Games and Adversarial Search

Chapter 5 — Adversarial Search and Games Book: Artificial Intelligence: A Modern Approach (Russell & Norvig, 4th ed) Pages: 146–179

Why Games?

Games have driven AI research since Shannon (1950) and Turing (1950) because they are: - Well-defined: clear rules, win/loss/draw criteria - Challenging: exponential state spaces (chess: ~10^47 states) - Adversarial: another agent actively works against you - Benchmarkable: easily measurable progress

Key milestones: IBM Deep Blue (chess, 1997), Google AlphaGo (go, 2016), OpenAI Five (Dota 2, 2019).

Formal Game Definition

A two-player, deterministic, zero-sum game of perfect information is defined by:

Component	Meaning
S₀	Initial state
TO-MOVE(s)	Which player moves in state s
ACTIONS(s)	Legal moves in state s
RESULT(s, a)	Successor state after action a
IS-TERMINAL(s)	True if game is over
UTILITY(s, p)	Final numeric value for player p in terminal state s

For zero-sum games: UTILITY(s, MAX) + UTILITY(s, MIN) = constant.

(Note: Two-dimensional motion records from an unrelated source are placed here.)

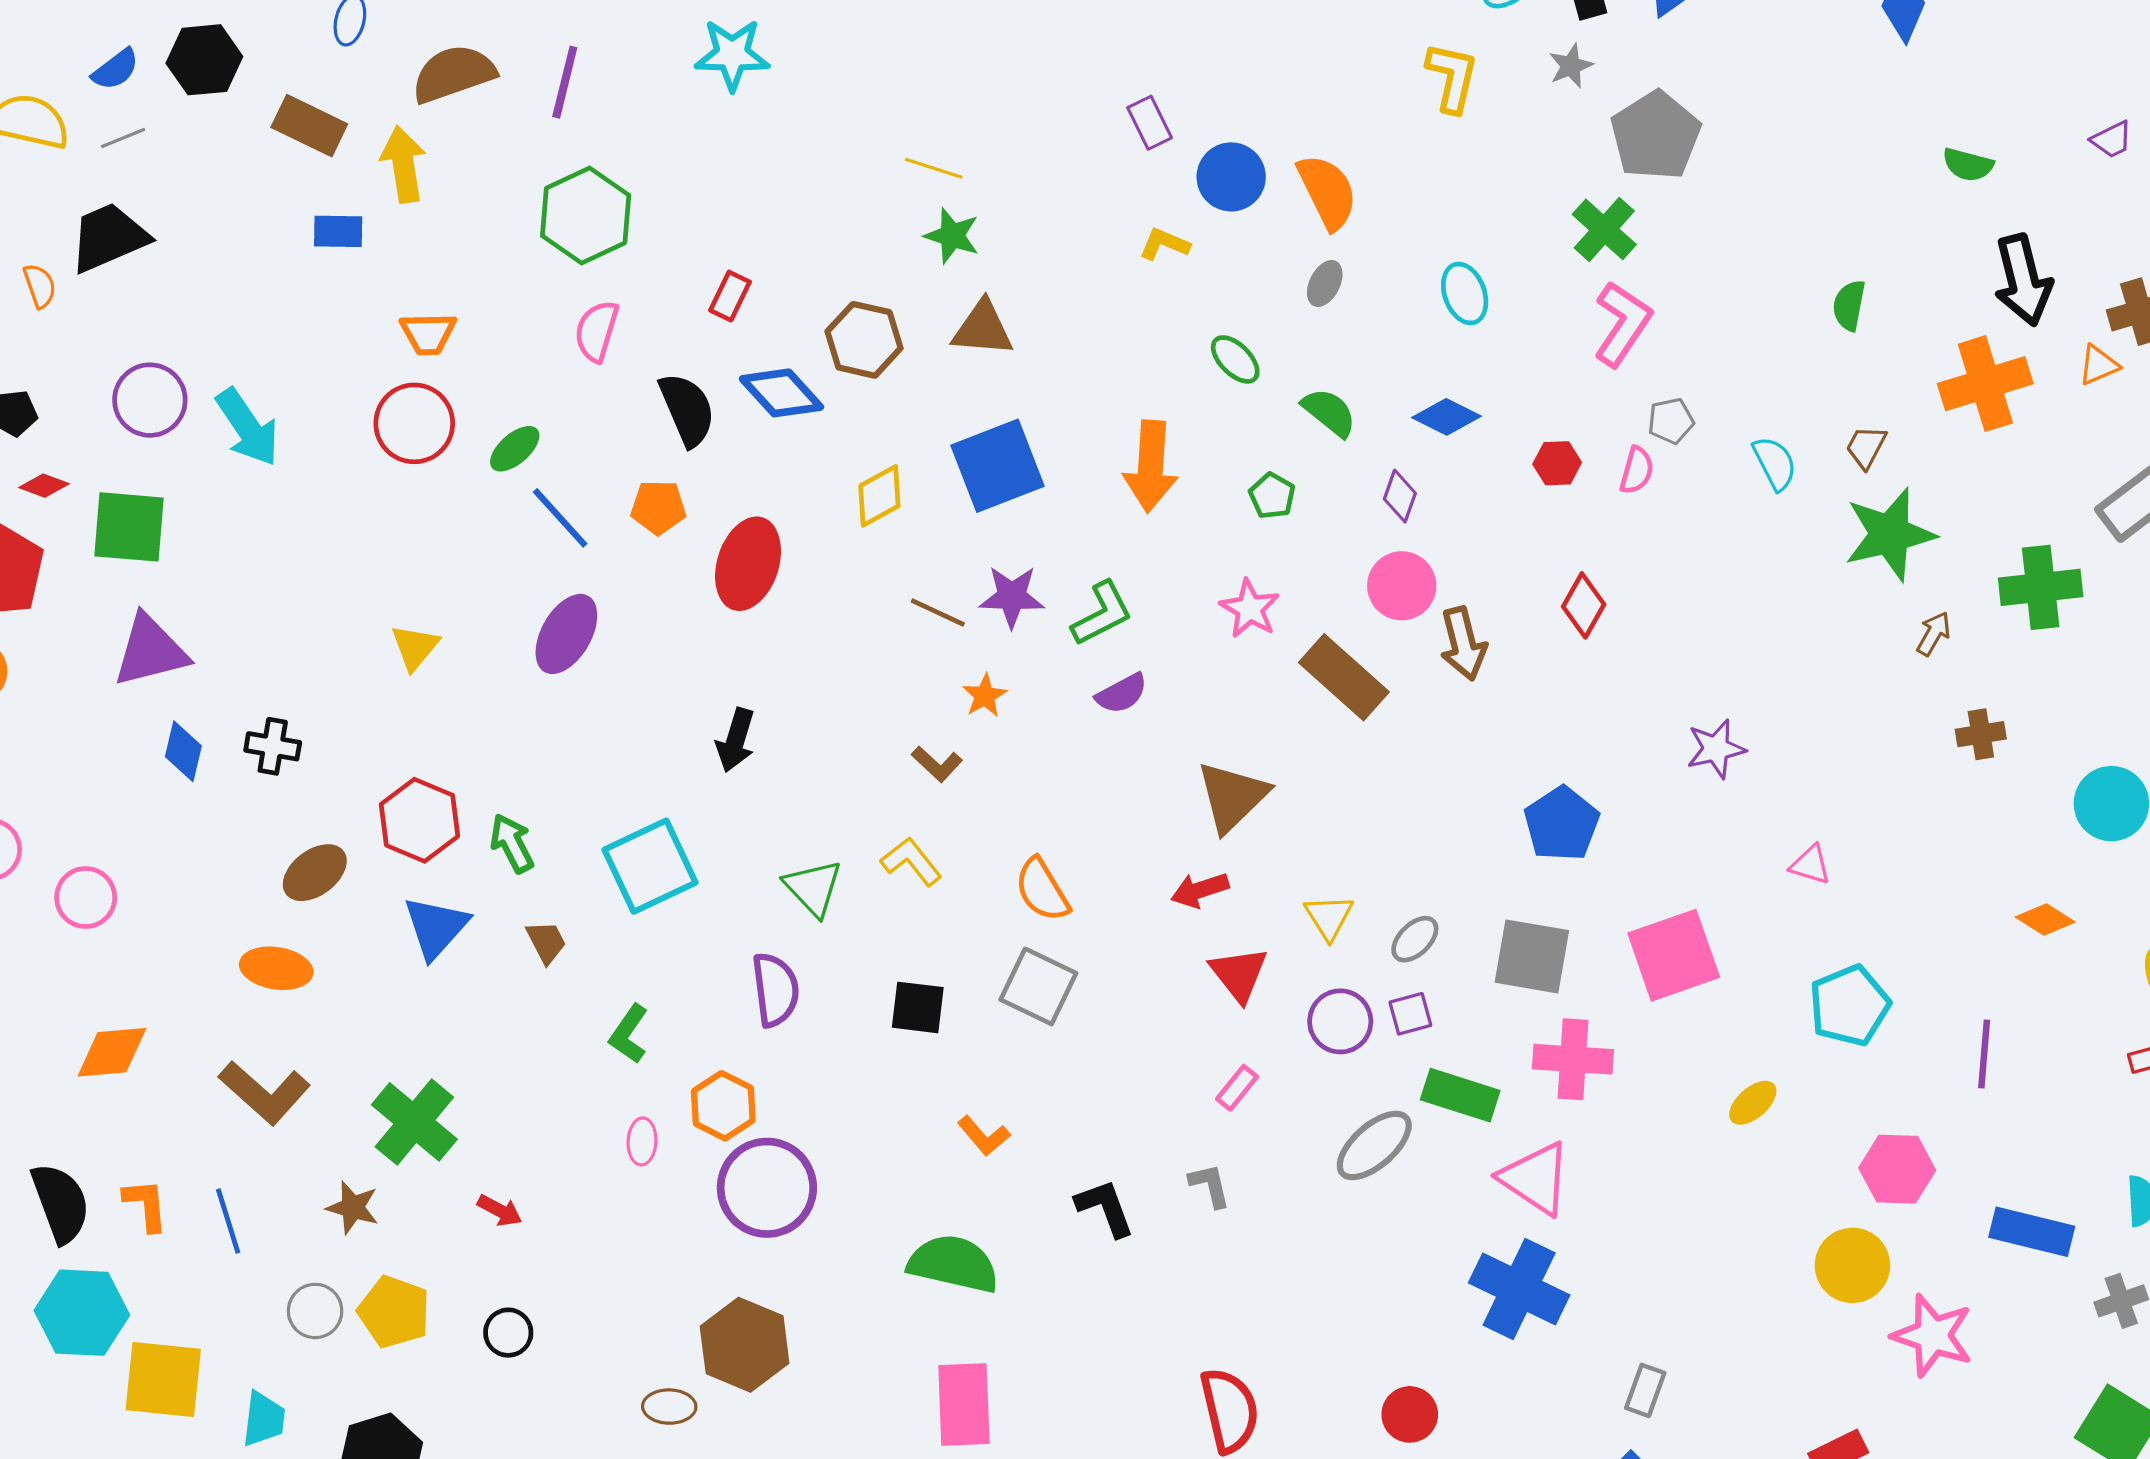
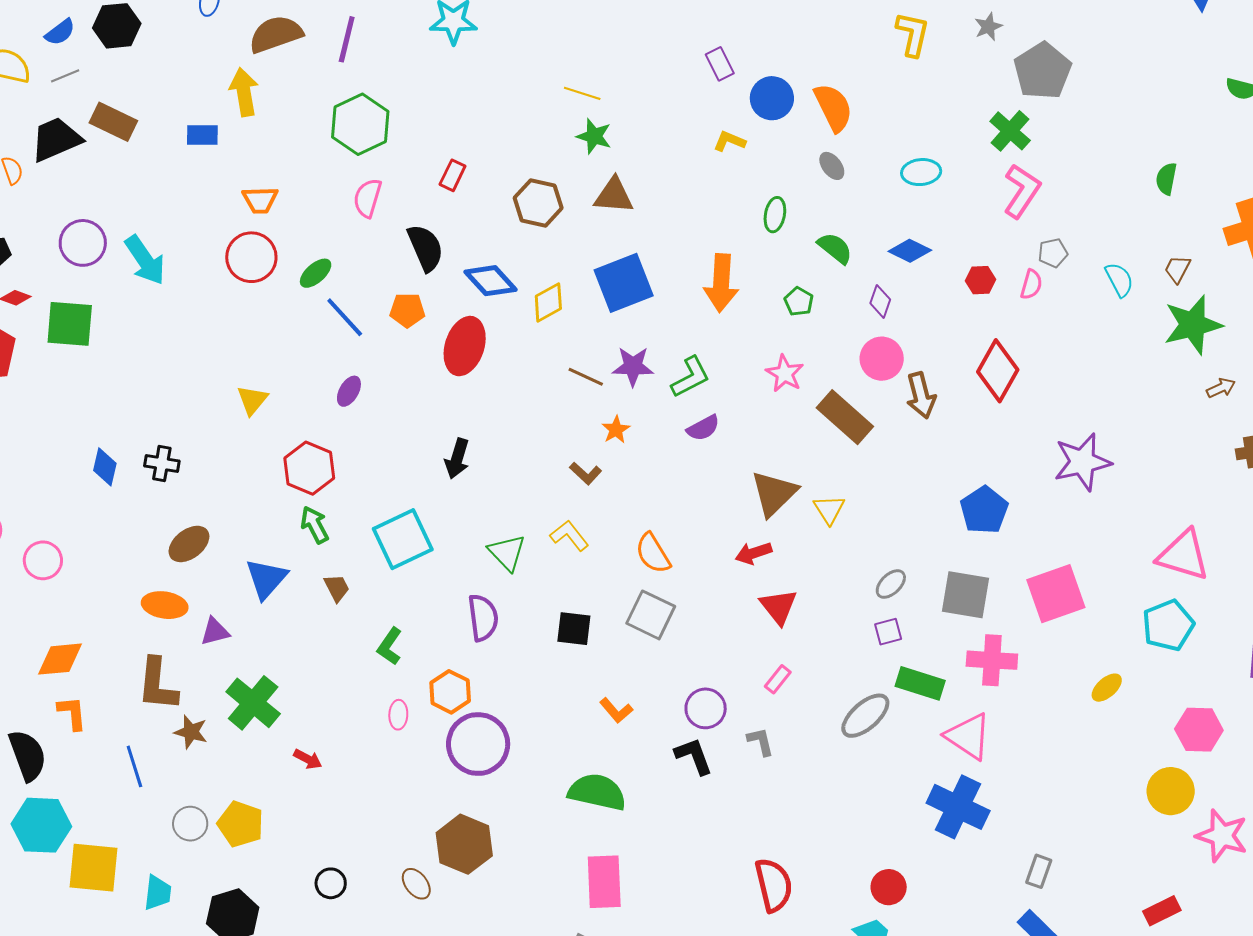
brown rectangle: (309, 126) -> (113, 122), moved
gray ellipse: (1325, 283) -> (832, 166), turned -64
cyan ellipse: (1465, 294) -> (921, 172), turned -75
green ellipse: (1235, 359) -> (775, 215), turned 56
blue diamond: (782, 393) -> (491, 281), moved
red diamond: (1584, 605) -> (998, 371), size x1.5
purple ellipse: (566, 634) -> (349, 391), size x0.6
brown arrow: (1934, 634) -> (1221, 388), turned 36
purple triangle: (150, 651) -> (215, 632), moved, size x0.6
purple star: (1716, 749) -> (1082, 462), size x1.5
red hexagon: (419, 820) -> (309, 468), moved
pink triangle: (1811, 865) -> (1183, 555), moved, size x2.0
yellow triangle: (1329, 917) -> (829, 509), moved
purple circle: (1340, 1021) -> (706, 708), moved
brown L-shape: (265, 1093) -> (157, 684), turned 54
orange L-shape: (146, 1205) -> (72, 713), moved
brown star: (353, 1208) -> (191, 732), moved
black circle: (508, 1333) -> (331, 883), moved
brown ellipse: (669, 1407) -> (416, 884), turned 52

Convention: MAX player tries to maximize utility; MIN player tries to minimize it.

Types of Games

	Deterministic	Stochastic
Perfect info	Chess, Go, Checkers	Backgammon, Monopoly
Imperfect info	Battleship	Poker, Bridge

Perfect information: both players see full state
Imperfect information: hidden state (cards, etc.)

Game Tree

The game tree unfolds all possible plays from the initial state. Properties:

Branching factor b: average legal moves per position
Maximum depth d: total moves in the game
Leaf nodes: terminal states with known utilities
Interior nodes: non-terminal states where one player moves

For chess: b ≈ 35, d ≈ 80 → 35^80 ≈ 10^123 nodes — impossible to search exhaustively.

The Core Challenge

Unlike single-agent search where a path to the goal is sufficient, in adversarial search: - MAX cannot control MIN’s moves - An optimal plan for MAX must handle all possible MIN responses - Solution is a strategy (policy): a mapping from states to actions

Chapter Roadmap

Minimax: exact optimal strategy for two-player zero-sum games
Alpha-Beta Pruning: prune irrelevant subtrees without losing optimality
Heuristic Evaluation: approximate deep search with eval functions
Monte Carlo Tree Search (MCTS): simulation-based search — no eval function
Stochastic Games: expectiminimax for chance nodes
Partially Observable Games: imperfect information

Connection to RL

Game playing = two-agent RL (multi-agent RL / MARL). AlphaGo / AlphaZero = MCTS + deep RL (policy + value networks trained by self-play).

For DynamICCL: adversarial framing applies to distributed training where some nodes may be slow/faulty — the “optimizer” adapts against an “adversarial” environment.